** Page images and extracted text **

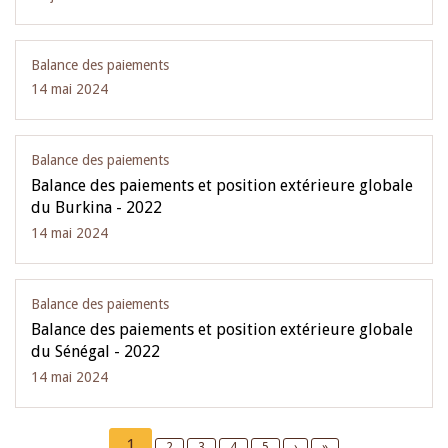
Balance des paiements
14 mai 2024
Balance des paiements
Balance des paiements et position extérieure globale
du Burkina - 2022
14 mai 2024
Balance des paiements
Balance des paiements et position extérieure globale
du Sénégal - 2022
14 mai 2024
Pagination
Current
1
Page
2
Page
3
Page
4
Page
5
Next
›
Last
»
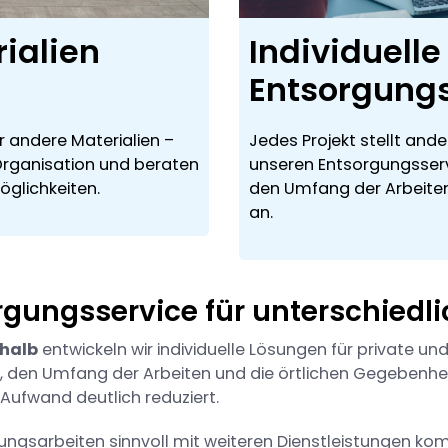
ialien
Individuelle
Entsorgung
 andere Materialien –
Jedes Projekt stellt and
Organisation und beraten
unseren Entsorgungsservic
glichkeiten.
den Umfang der Arbeiten
an.
orgungsservice für unterschied
halb
entwickeln wir individuelle Lösungen für private un
n, den Umfang der Arbeiten und die örtlichen Gegebenheit
Aufwand deutlich reduziert.
ungsarbeiten sinnvoll mit weiteren Dienstleistungen komb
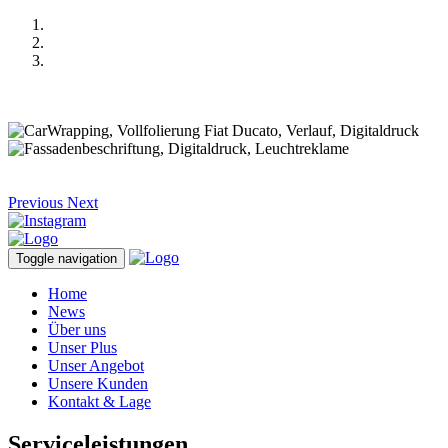
Previous
Next
Toggle navigation
Home
News
Über uns
Unser Plus
Unser Angebot
Unsere Kunden
Kontakt & Lage
Serviceleistungen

** Work required **
Give back exactly the lines from the line with "n, den Umfang" through the end of the records, both included; keep all pictures out.

** Task solution **
n, den Umfang der Arbeiten und die örtlichen Gegebenheit
Aufwand deutlich reduziert.
ungsarbeiten sinnvoll mit weiteren Dienstleistungen komb
Previous
Next
Toggle navigation
Home
News
Über uns
Unser Plus
Unser Angebot
Unsere Kunden
Kontakt & Lage
Serviceleistungen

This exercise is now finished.